[Extracted page text data]
-----

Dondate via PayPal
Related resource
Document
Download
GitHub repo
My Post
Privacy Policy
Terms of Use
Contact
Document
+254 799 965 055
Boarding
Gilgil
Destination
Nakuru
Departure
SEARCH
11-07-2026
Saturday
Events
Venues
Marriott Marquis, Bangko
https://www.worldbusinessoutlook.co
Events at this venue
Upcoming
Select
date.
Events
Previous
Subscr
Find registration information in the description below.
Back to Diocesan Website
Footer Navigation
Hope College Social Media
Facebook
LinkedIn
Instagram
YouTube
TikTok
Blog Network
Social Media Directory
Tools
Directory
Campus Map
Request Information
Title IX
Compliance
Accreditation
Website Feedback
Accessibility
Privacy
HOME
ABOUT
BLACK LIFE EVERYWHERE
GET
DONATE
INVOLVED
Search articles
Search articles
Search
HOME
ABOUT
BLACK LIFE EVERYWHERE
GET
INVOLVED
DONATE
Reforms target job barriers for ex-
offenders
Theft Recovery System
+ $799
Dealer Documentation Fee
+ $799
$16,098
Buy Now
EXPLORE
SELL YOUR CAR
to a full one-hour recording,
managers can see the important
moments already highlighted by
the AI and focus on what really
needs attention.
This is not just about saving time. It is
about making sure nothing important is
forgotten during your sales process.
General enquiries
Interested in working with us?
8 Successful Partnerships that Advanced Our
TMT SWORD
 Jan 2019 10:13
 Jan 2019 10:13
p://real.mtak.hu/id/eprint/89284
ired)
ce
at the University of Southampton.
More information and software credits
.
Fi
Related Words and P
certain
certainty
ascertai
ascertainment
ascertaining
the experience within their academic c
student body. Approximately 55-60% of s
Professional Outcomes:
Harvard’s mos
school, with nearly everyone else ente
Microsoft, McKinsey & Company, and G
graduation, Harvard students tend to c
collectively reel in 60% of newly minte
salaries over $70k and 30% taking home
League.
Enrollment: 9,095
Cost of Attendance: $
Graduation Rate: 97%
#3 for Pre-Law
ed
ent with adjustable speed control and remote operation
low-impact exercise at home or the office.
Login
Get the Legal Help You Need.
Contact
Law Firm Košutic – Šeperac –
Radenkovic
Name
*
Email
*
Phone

-----

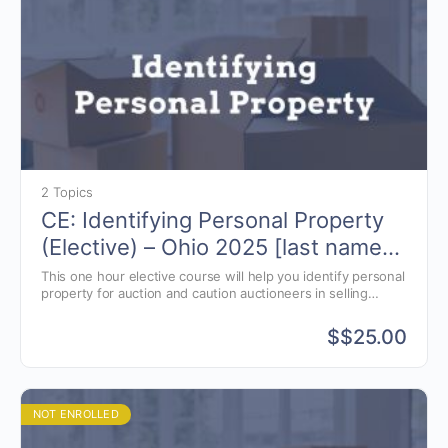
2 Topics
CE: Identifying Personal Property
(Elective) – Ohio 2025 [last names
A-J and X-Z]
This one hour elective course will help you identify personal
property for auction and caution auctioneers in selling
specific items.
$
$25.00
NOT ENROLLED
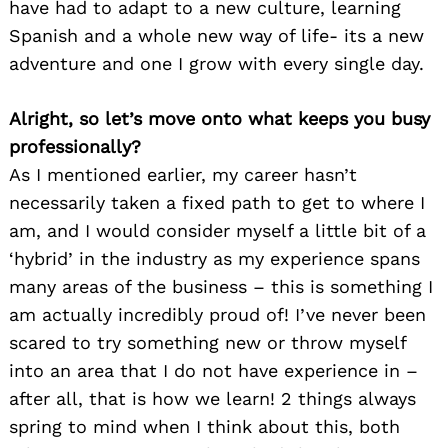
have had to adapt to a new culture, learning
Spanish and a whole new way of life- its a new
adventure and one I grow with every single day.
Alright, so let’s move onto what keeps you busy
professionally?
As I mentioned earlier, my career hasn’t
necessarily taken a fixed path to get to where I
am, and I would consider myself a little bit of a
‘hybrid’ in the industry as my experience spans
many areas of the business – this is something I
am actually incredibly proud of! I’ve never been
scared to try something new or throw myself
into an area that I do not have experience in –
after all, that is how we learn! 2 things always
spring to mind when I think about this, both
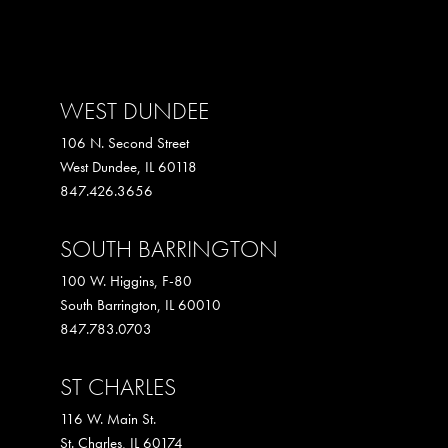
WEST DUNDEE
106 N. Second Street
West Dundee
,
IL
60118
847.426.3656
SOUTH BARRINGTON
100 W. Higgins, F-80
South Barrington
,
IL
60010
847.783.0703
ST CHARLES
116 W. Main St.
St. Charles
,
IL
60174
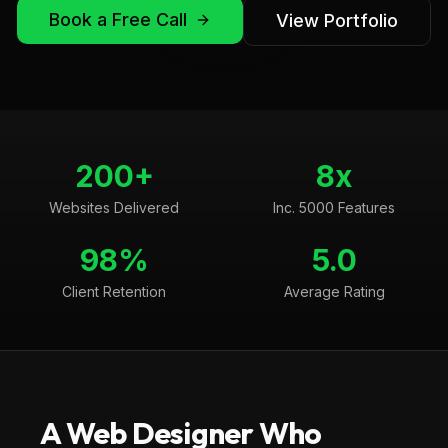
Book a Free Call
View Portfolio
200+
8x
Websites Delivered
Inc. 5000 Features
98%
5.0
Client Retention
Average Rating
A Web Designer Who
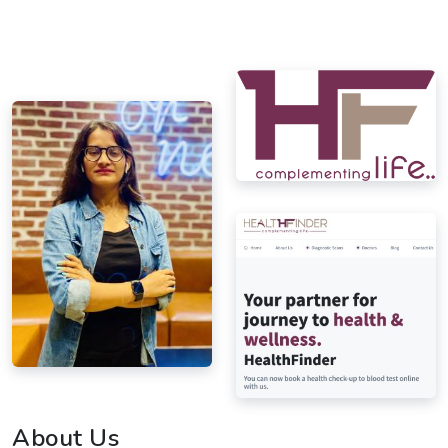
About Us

-----

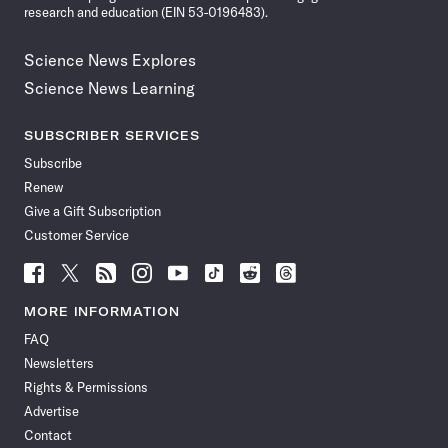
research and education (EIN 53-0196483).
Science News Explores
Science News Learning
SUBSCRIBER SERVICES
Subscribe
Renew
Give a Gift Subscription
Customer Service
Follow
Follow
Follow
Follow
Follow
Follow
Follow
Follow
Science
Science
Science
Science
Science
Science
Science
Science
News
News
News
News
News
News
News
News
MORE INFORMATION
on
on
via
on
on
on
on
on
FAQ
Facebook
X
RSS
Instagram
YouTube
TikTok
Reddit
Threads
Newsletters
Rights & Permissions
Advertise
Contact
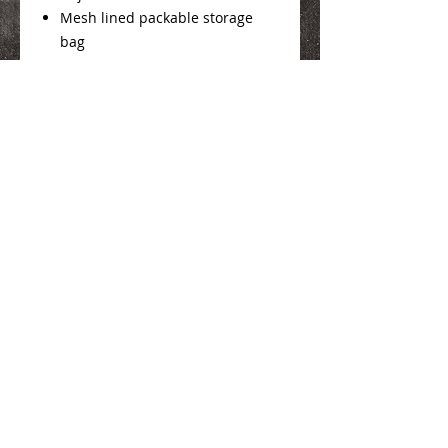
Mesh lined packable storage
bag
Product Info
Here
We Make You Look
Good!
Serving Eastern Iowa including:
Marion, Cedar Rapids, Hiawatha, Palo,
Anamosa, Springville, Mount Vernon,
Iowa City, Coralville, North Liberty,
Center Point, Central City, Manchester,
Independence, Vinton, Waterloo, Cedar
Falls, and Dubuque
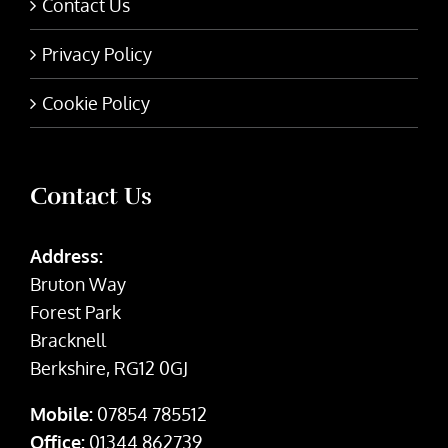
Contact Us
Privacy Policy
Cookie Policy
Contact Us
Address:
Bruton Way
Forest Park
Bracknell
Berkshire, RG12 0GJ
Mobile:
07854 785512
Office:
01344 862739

-----

Your instructions: Every line of the entries above that includes "Related" should be copied.

Answer space:
Related resource
Related Words and P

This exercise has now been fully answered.